Он поиграл желваками и картинно развел руками:
— В данный момент мне ничего не нужно. Но ситуация у тебя аховая. Поэтому советую смириться с моими условиями.
«Скользкий…» — отрешенно отметил я, потом вспомнил формулировку просьбы Ледицкой и обозначил намек на улыбку:
— Я дам ответ в пятницу вечером. Лично тебе. А в данный момент его у меня нет.
На эту провокацию — выделение интонацией его любимых выражений — «благодетель» не повелся. Не стал и настаивать: пожал плечами, заявил, что он, конечно, может и подождать, а ситуация — вряд ли, засунул руки в карманы, развернулся на месте и вразвалочку пошел к выходу из класса…
…Уроки геометрии, алгебры и химии ничем особенным не запомнились. Вероятнее всего, из-за того, что преподаватели неплохо знали свои предметы, пользовались уважением учащихся и не пытались самоутверждаться за счет меня, а одноклассники держали дистанцию. Судя по поведению «наглого», узнав о моем ответе на его «ультиматум» и решив не спешить с демонстрацией приязни или, наоборот, антипатии. Меня это устраивало, поэтому все эти три часа я залипал в экран часов, вчитываясь в первые лекции курса с говорящим названием «Принципы конструирования плетений школы Воздуха». Да, пару раз пришлось отвлекаться, чтобы ответить на не особо заковыристый вопрос по тригонометрии и выводить на проектор класса мое решение простенького уравнения, но благожелательность учителей компенсировала вынужденные перерывы в самоподготовке, поэтому я нисколько не расстраивался.

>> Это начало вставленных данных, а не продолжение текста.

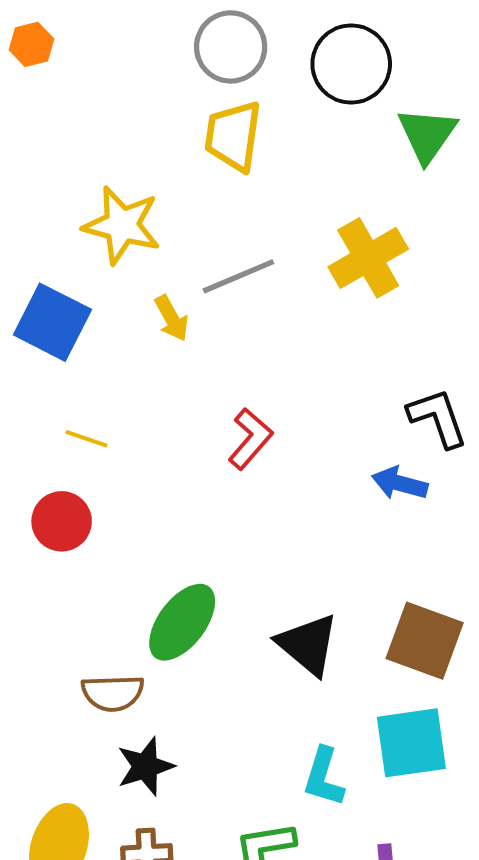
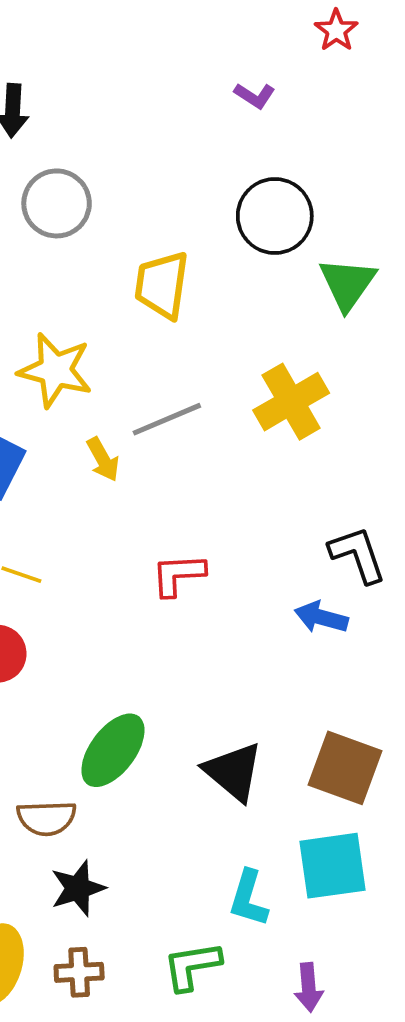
gray circle: (231, 47) -> (57, 203), moved
red L-shape: (250, 439) -> (178, 575), turned -134

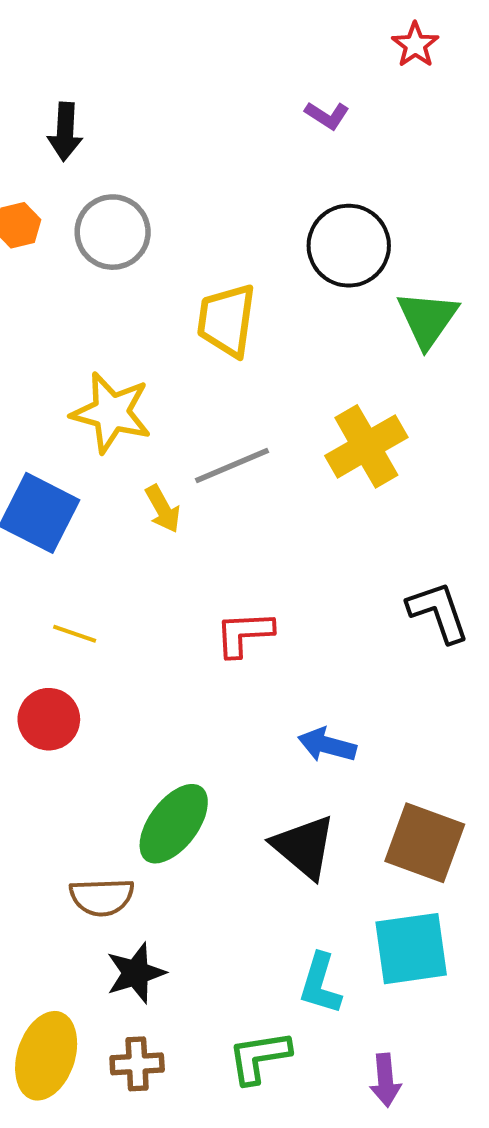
blue arrow: (321, 617) -> (327, 745), moved

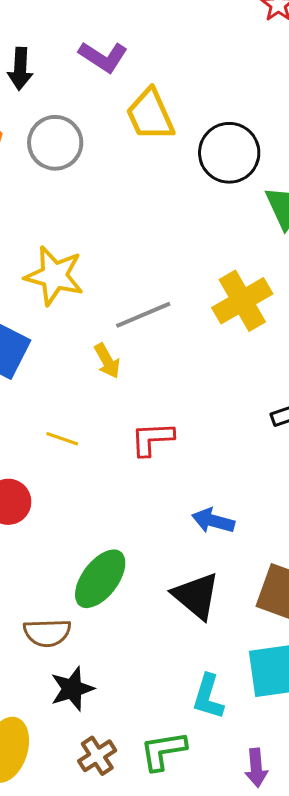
purple L-shape: (327, 115) -> (103, 57), moved, size x1.5
yellow trapezoid: (227, 320) -> (150, 115), moved, turned -32
yellow arrow: (163, 509) -> (107, 361), moved
yellow line: (75, 634) -> (62, 439), moved
brown cross: (137, 1064) -> (97, 756), moved, turned -30

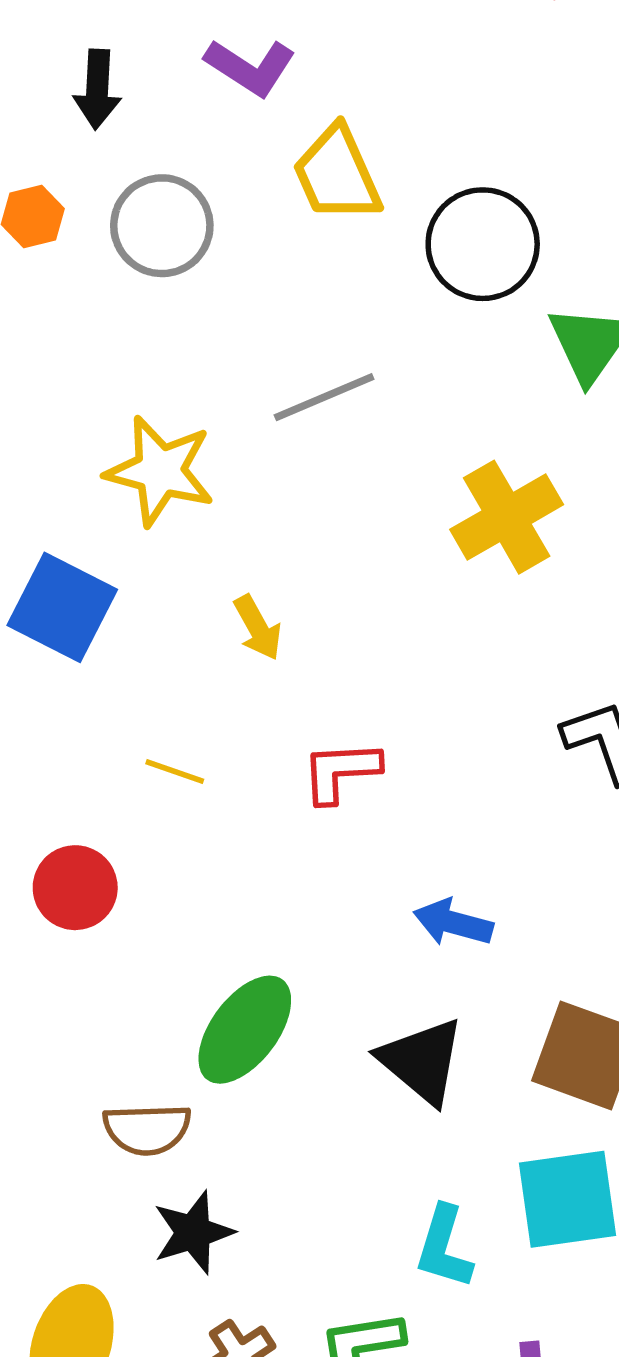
gray line: (143, 315) -> (324, 397), moved

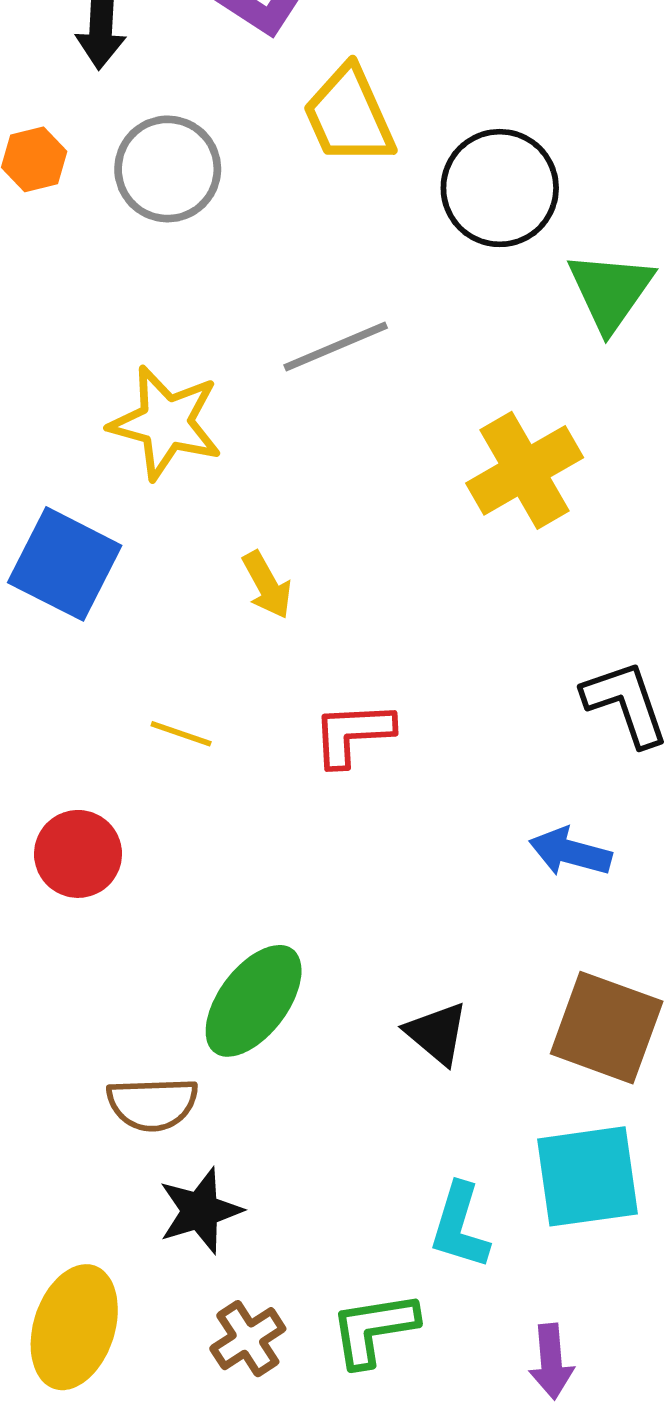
blue arrow: (453, 923) -> (570, 852), moved
black triangle: (422, 1061) -> (437, 1033), size x0.7

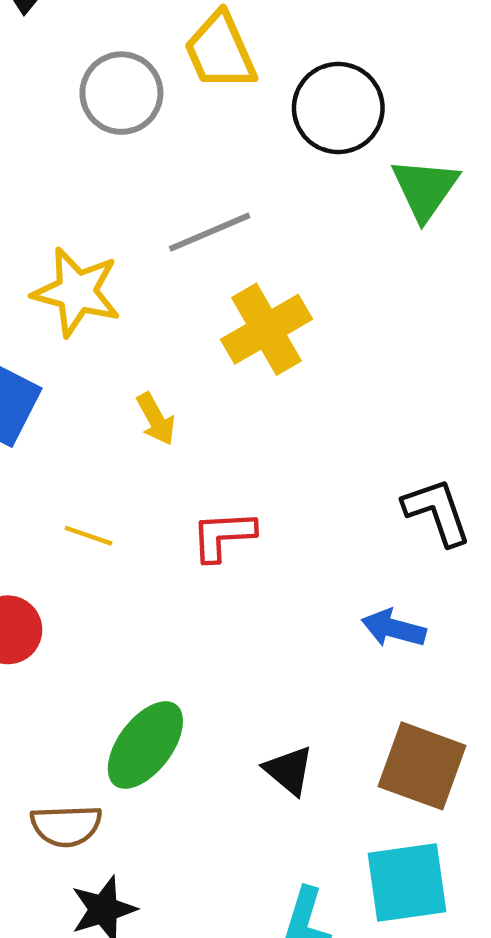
gray circle: (168, 169) -> (121, 93), moved
yellow cross: (525, 470) -> (266, 329), moved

А вот поход в туалет, располагавшийся в конце коридора, основательно напряг, ибо отправляться туда во время урока я не хотел, чтобы не показаться пугливым, а во время перемены там могло случиться всякое. Однако в этот раз мне повезло: старшаков в нем отиралось относительно немного, большая часть прессовала тощего парня лет пятнадцати, судя по услышанным обвинениям, попавшегося на воровстве папирос, а меньшая прислушивалась к разборке и дымила какой-то дрянью с чуть сладковатым запахом.
В общем, эти десять минут прошли спокойно, а после химии я отправился в медблок. Де-юре — за конспектами Ледицкой.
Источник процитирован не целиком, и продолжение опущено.